#### [TASK DESCRIPTION]
Below are the records; pull every line that includes "dans".

** Opening SUPPLIED RECORDS block **

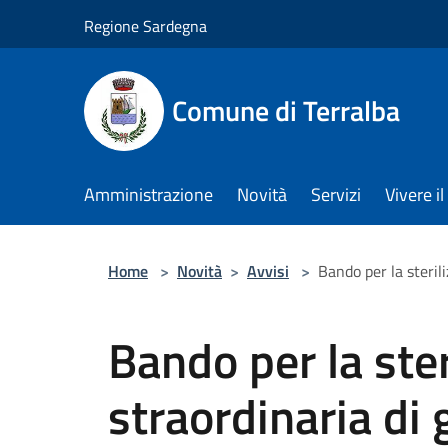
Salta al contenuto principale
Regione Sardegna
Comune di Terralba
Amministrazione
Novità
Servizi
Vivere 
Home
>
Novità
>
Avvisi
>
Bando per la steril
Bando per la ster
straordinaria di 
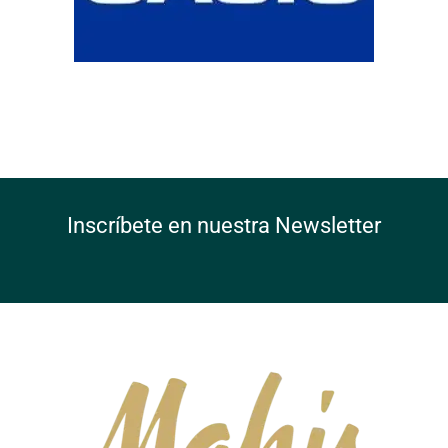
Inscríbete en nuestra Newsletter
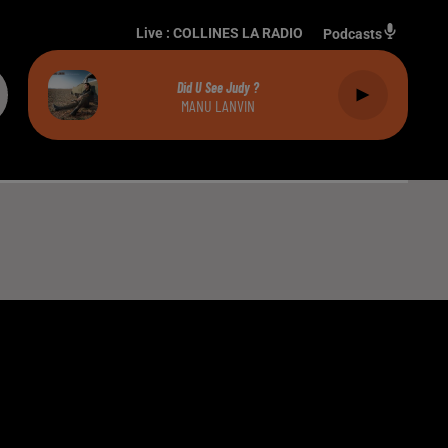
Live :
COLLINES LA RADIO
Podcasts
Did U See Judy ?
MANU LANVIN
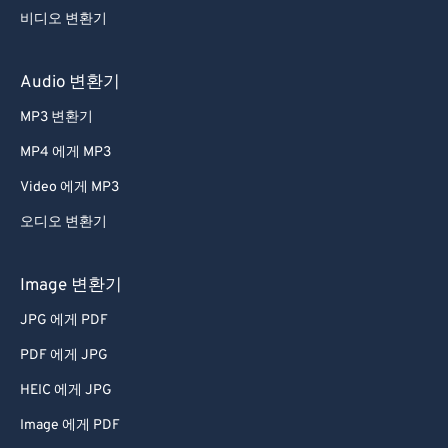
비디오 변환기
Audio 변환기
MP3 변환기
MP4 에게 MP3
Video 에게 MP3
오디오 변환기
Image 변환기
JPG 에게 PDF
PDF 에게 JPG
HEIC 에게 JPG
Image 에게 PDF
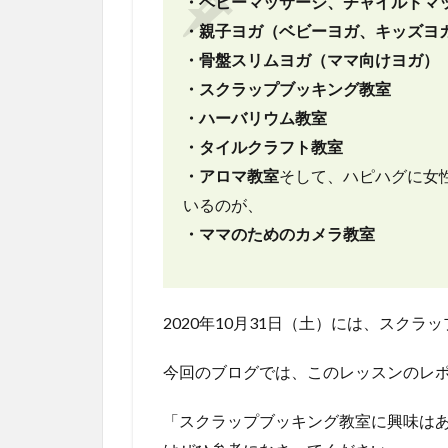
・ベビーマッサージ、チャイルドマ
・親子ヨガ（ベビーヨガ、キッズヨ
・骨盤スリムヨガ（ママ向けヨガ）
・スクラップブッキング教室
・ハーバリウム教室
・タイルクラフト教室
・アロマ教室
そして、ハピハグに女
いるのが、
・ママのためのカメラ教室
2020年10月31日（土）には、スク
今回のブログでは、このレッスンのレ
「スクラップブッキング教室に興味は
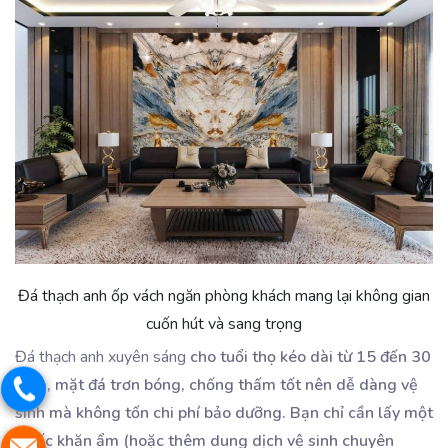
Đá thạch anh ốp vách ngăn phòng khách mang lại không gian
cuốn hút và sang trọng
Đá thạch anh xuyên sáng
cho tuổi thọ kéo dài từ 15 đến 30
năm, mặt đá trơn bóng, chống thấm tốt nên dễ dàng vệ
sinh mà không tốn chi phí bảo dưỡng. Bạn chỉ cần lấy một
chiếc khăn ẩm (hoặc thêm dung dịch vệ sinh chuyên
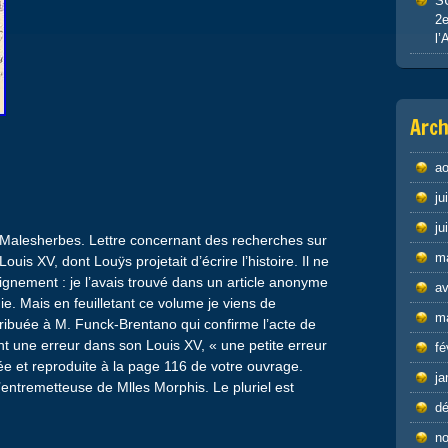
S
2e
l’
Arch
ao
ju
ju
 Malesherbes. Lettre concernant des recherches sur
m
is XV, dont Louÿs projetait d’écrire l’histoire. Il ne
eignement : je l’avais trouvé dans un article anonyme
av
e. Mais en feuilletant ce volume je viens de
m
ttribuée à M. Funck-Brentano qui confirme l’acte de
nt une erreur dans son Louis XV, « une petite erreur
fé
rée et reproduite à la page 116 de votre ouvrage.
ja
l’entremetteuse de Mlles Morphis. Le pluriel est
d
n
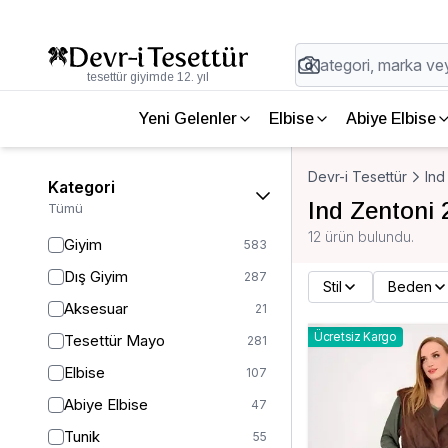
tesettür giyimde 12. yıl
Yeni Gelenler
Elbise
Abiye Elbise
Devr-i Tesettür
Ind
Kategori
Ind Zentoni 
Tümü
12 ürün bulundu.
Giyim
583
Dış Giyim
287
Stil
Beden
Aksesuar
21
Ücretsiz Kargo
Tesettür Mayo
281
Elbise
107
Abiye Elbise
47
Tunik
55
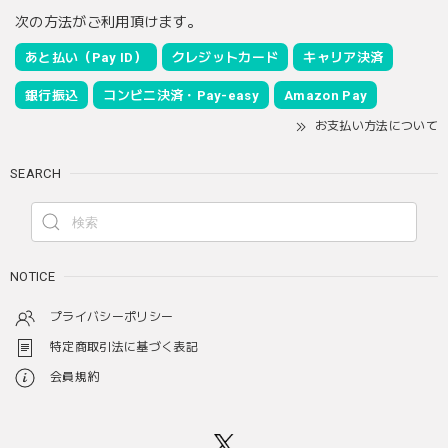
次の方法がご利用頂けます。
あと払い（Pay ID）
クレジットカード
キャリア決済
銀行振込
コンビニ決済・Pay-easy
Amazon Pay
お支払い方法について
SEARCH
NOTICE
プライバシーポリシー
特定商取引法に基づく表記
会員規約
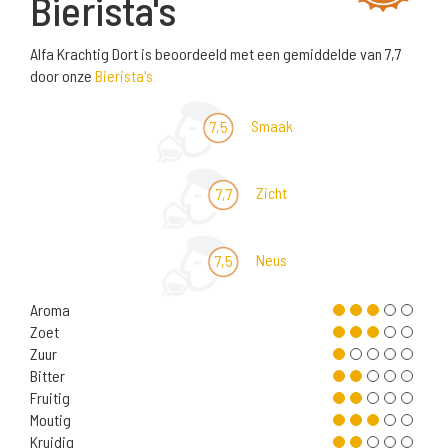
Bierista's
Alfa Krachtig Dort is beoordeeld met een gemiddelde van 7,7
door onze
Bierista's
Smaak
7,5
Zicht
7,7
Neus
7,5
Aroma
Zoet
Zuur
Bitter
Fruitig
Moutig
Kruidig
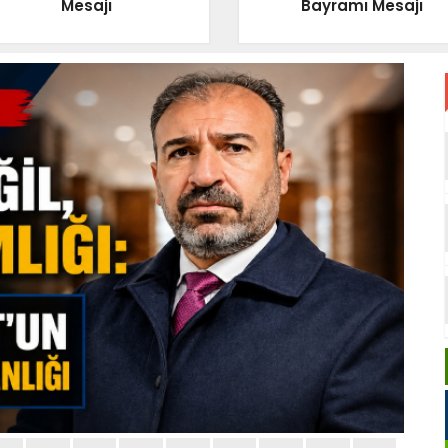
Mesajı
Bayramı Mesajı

** Closing SUPPLIED RECORDS block **

#### [EXPECTED ANSWER]
eignement : je l’avais trouvé dans un article anonyme
nt une erreur dans son Louis XV, « une petite erreur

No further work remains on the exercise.